IMPORTANT: Uncomment the commented code to generate the more interactive plot!!!
# IMPORTANT: Comment and Run the following code for the interactive plot
# plot_choroplethmap(counties=counties,
# fips=county_data_2019["fips"],
# value=county_data_2019["Overall Fatal Rate"].tolist(),
# value_min=0,
# value_max=3,
# text=county_data_2019["County"].tolist(),
# title="Collision Fatal Rate by County in California")
Image("figures/choro3_3.png")

Once again, we do not see highly populated county such as Alameda, Los Angeles, and San Diego county stand out at all in fatal rate. Instead, similar to the collision frequency in the previous plot, sparsely populated counties tend to have more deadly collisions on average. Once again, this can come down to the difference in driving speed and driving habit between urban and rural areas.
Image("figures/scatter3_3.png")

As expected, the scatter plot shows a negative correlation between population and fatal rate.
Bonus Section: Alcohol#
Lastly, we want to address our curiosity on, although commonly agreed, how much alcohol usage actually impacts traffic collision.

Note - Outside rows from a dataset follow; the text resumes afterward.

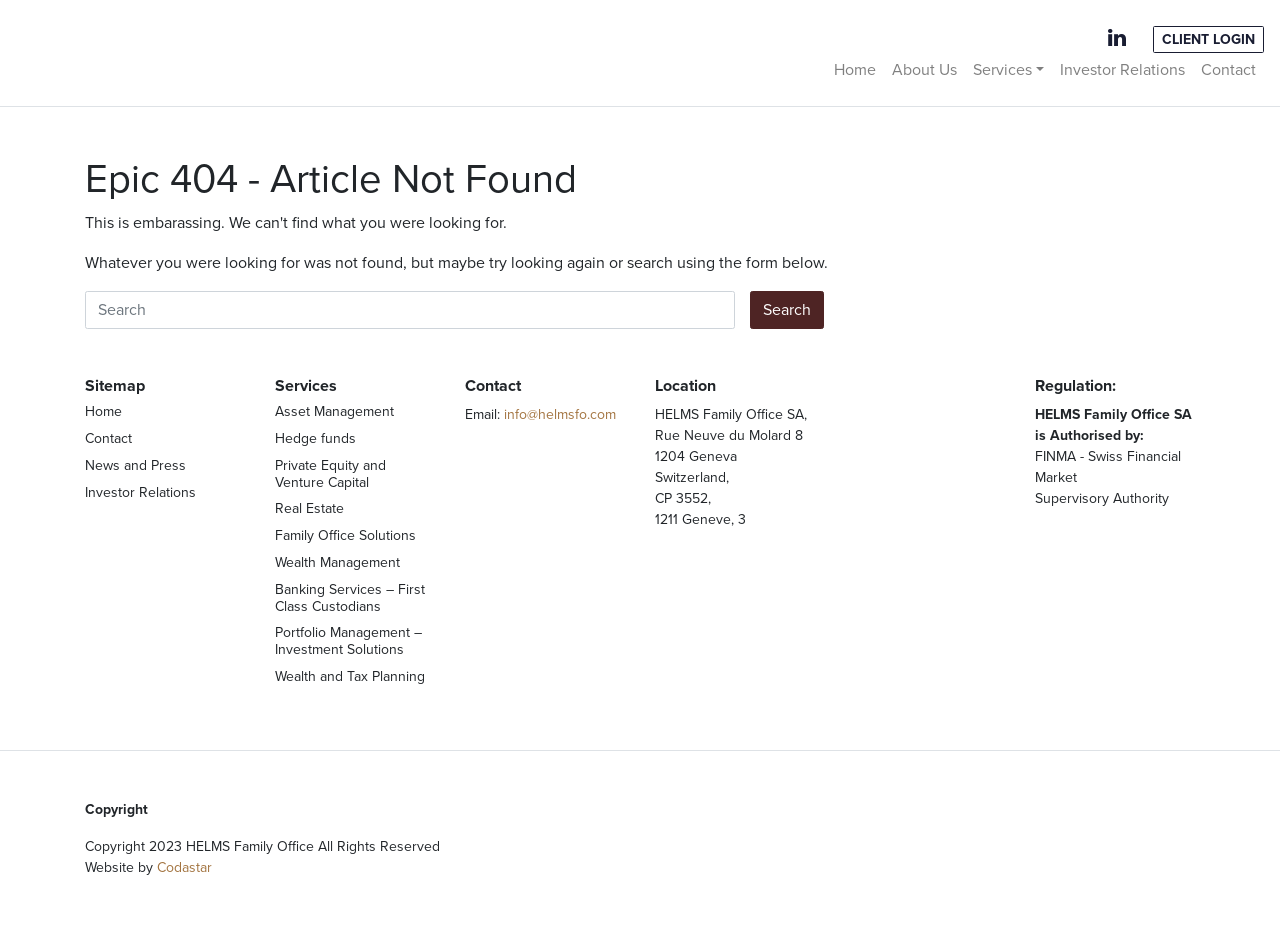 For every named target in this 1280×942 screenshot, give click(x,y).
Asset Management (334, 411)
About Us (924, 70)
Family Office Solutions (345, 535)
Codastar (184, 867)
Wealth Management (337, 562)
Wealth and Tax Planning (350, 676)
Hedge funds (315, 438)
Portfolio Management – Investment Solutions (348, 641)
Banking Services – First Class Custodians (350, 598)
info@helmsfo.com (560, 414)
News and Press (135, 465)
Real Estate (309, 508)
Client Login (1208, 39)
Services (1002, 70)
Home (855, 70)
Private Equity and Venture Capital (330, 474)
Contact (1228, 70)
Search (787, 310)
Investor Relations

We created a boxplot to compare side-by-side the distribution of the overall fatal rate against the fatal rate of only alcohol-involved collisions. From the plot, we can see the overall FR averages slightly over 1 percent while its counterpart averages around 8 percent. Our result confirmed the common belief: drinking alcohol greatly increases the severity of the collisions, which makes sense because intoxicated drivers are usually way out of control of the situation.
Image("figures/boxplot3_4.png")

Conclusion#
We found that although collision count goes up when population increases, the actual collision frequency and severity are in fact lower in densely populated counties. Last but not least, we confirmed the common belief that alcohol usage does have a very dramatic event on worsening the damage of a collision.